[mythtv-users] Australian TV grabber (tv_grab_au)
Michael Smith
myth at immir.com
Tue Apr 19 13:18:30 UTC 2005
> I've attached a copy to this to this message...
*sigh*
As usual I missed, the release version is at:
<http://immir.com/tv_grab_au>
Only really foxtel channel list has been extended, so no need to
download it if you don't use foxtel.
Michael.
-------------- next part --------------
#!/usr/bin/perl -w
eval 'exec /usr/bin/perl -w -S $0 ${1+"$@"}'
if 0; # not running under some shell
# --- new NMSN Australian TV grabber by Michael 'Immir' Smith...
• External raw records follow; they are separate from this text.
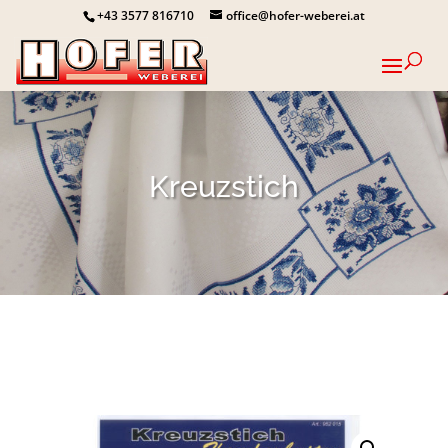
+43 3577 816710
office@hofer-weberei.at
Kreuzstich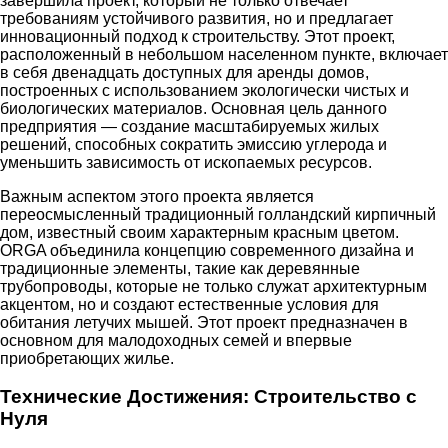
завершила проект, который не только отвечает
требованиям устойчивого развития, но и предлагает
инновационный подход к строительству. Этот проект,
расположенный в небольшом населенном пункте, включает
в себя двенадцать доступных для аренды домов,
построенных с использованием экологически чистых и
биологических материалов. Основная цель данного
предприятия — создание масштабируемых жилых
решений, способных сократить эмиссию углерода и
уменьшить зависимость от ископаемых ресурсов.
Важным аспектом этого проекта является
переосмысленный традиционный голландский кирпичный
дом, известный своим характерным красным цветом.
ORGA объединила концепцию современного дизайна и
традиционные элементы, такие как деревянные
трубопроводы, которые не только служат архитектурным
акцентом, но и создают естественные условия для
обитания летучих мышей. Этот проект предназначен в
основном для малодоходных семей и впервые
приобретающих жилье.
Технические Достижения: Строительство с
Нуля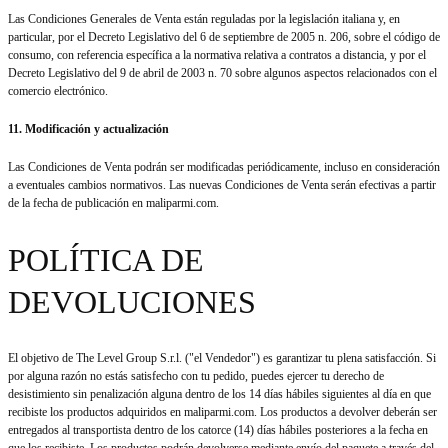
Las Condiciones Generales de Venta están reguladas por la legislación italiana y, en
particular, por el Decreto Legislativo del 6 de septiembre de 2005 n. 206, sobre el código de
consumo, con referencia específica a la normativa relativa a contratos a distancia, y por el
Decreto Legislativo del 9 de abril de 2003 n. 70 sobre algunos aspectos relacionados con el
comercio electrónico.
11. Modificación y actualización
Las Condiciones de Venta podrán ser modificadas periódicamente, incluso en consideración
a eventuales cambios normativos. Las nuevas Condiciones de Venta serán efectivas a partir
de la fecha de publicación en maliparmi.com.
POLÍTICA DE
DEVOLUCIONES
El objetivo de The Level Group S.r.l. ("el Vendedor") es garantizar tu plena satisfacción. Si
por alguna razón no estás satisfecho con tu pedido, puedes ejercer tu derecho de
desistimiento sin penalización alguna dentro de los 14 días hábiles siguientes al día en que
recibiste los productos adquiridos en maliparmi.com. Los productos a devolver deberán ser
entregados al transportista dentro de los catorce (14) días hábiles posteriores a la fecha en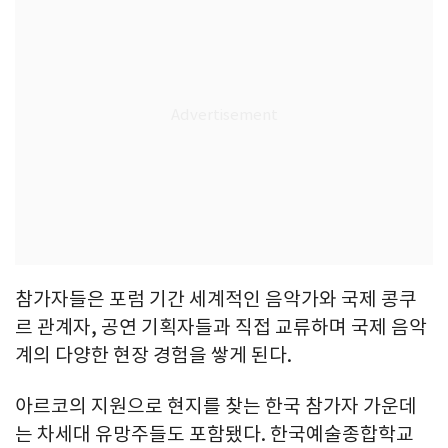
참가자들은 포럼 기간 세계적인 음악가와 국제 콩쿠
르 관계자, 공연 기획자들과 직접 교류하며 국제 음악
계의 다양한 현장 경험을 쌓게 된다.
아르코의 지원으로 현지를 찾는 한국 참가자 가운데
는 차세대 유망주들도 포함됐다. 한국예술종합학교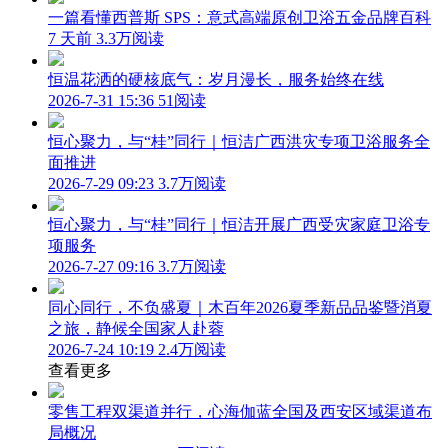
一篇看懂西普斯 SPS：意式高端原创卫浴五金品牌百科
7 天前
3.3万阅读
恒温花洒的硬核底气：岁月漫长，服务始终在线
2026-7-31 15:36
51阅读
恒心聚力，与“桂”同行｜恒洁广西洪灾专项卫浴服务全
面推进
2026-7-29 09:23
3.7万阅读
恒心聚力，与“桂”同行｜恒洁开展广西受灾家庭卫浴专
项服务
2026-7-27 09:16
3.7万阅读
同心同行，不负盛夏｜木百年2026夏季新品品鉴暨消夏
之旅，静候全国家人赴蓉
2026-7-24 10:19
2.4万阅读
查看更多
零售工程双渠道并行，心海伽蓝全国及西安区域渠道布
局概况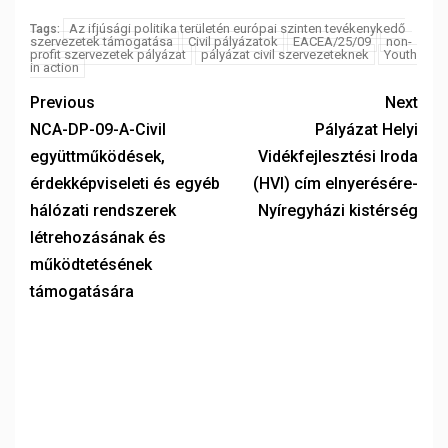
Az ifjúsági politika területén európai szinten tevékenykedő
Tags:
szervezetek támogatása
Civil pályázatok
EACEA/25/09
non-
profit szervezetek pályázat
pályázat civil szervezeteknek
Youth
in action
Previous
Next
NCA-DP-09-A-Civil
Pályázat Helyi
együttműködések,
Vidékfejlesztési Iroda
érdekképviseleti és egyéb
(HVI) cím elnyerésére-
hálózati rendszerek
Nyíregyházi kistérség
létrehozásának és
működtetésének
támogatására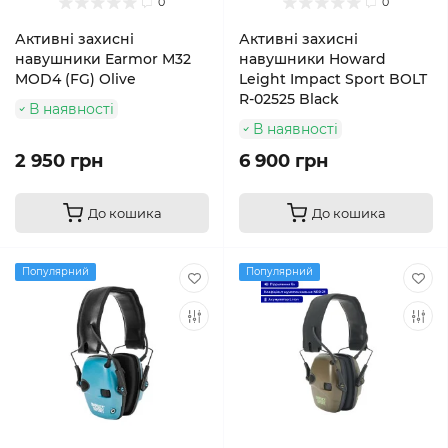
0
0
Активні захисні
Активні захисні
навушники Earmor M32
навушники Howard
MOD4 (FG) Olive
Leight Impact Sport BOLT
R-02525 Black
В наявності
В наявності
2 950 грн
6 900 грн
До кошика
До кошика
Популярний
Популярний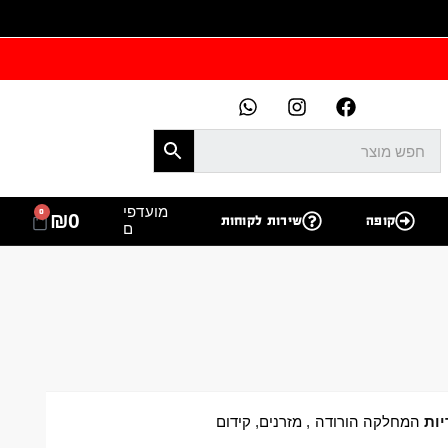
מועדפי
0
₪
0
קופה
שירות לקוחות
ם
יות
המחלקה הורודה
,
מזרנים
,
קידום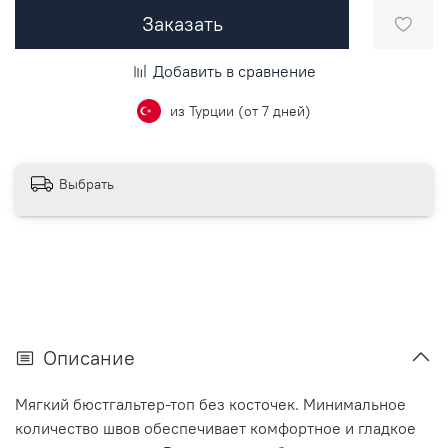
Заказать
Добавить в сравнение
из Турции (от 7 дней)
Выбрать
Описание
Мягкий бюстгальтер-топ без косточек. Минимальное
количество швов обеспечивает комфортное и гладкое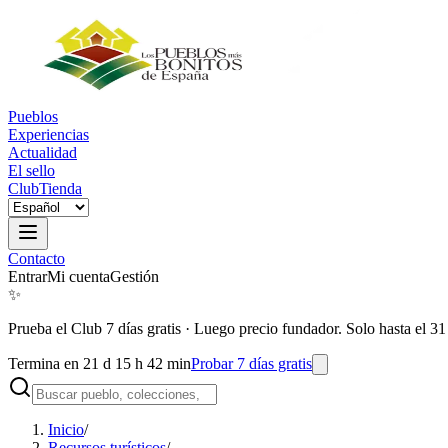
Pueblos
Experiencias
Actualidad
El sello
Club
Tienda
Contacto
Entrar
Mi cuenta
Gestión
✨
Prueba el Club 7 días gratis
·
Luego precio fundador. Solo hasta el 31
Termina en 21 d 15 h 42 min
Probar 7 días gratis
Inicio
/
Recursos turísticos
/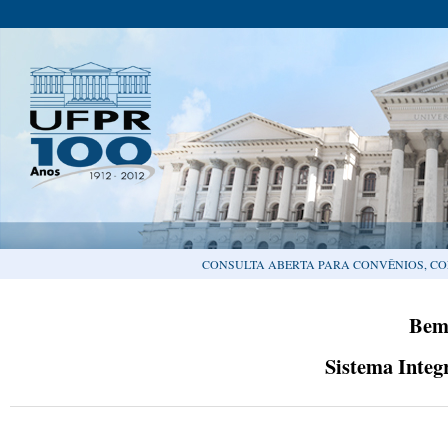
CONSULTA ABERTA PARA CONVÊNIOS, CO
Bem
Sistema Integ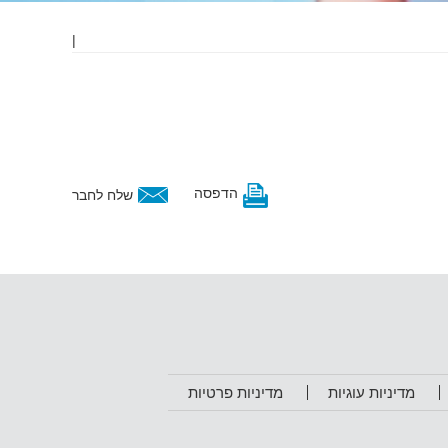
|
הדפסה
שלח לחבר
מדיניות עוגיות
מדיניות פרטיות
# --- $Id: tv_grab_au,v 1.18 2005/04/19 13:05:54 mythtv Exp $
#
# A current version of this script should usually be available here:
#
# <http://immir.com/tv_grab_au>
#
# pod documentation coming shortly...
#
# in brief: --configure configuration
# --list-channels show subscribed channels and xmltvids
# --slow download a page for each show for details
# --days <n> days to grab
# --output <file> xml file for output
use strict;
use Getopt::Long;
use LWP::UserAgent;
use Date::Manip;
use File::Path;
use File::Basename;
use Data::Dumper;
use HTML::TreeBuilder;
use XMLTV;
use XMLTV::Ask;
use XMLTV::ProgressBar;
use XMLTV::Config_file;
# --- global parameters
my $conf; # configuration parameters
my $channels; # ref to hash of subscribed channel names to xmltvids
my %chanid; # mapping from lowercase channel name to xmltv channel id
my $lang = "en";
my $spoofMSID = 1; # spoof random MSIDs to avoid redirects?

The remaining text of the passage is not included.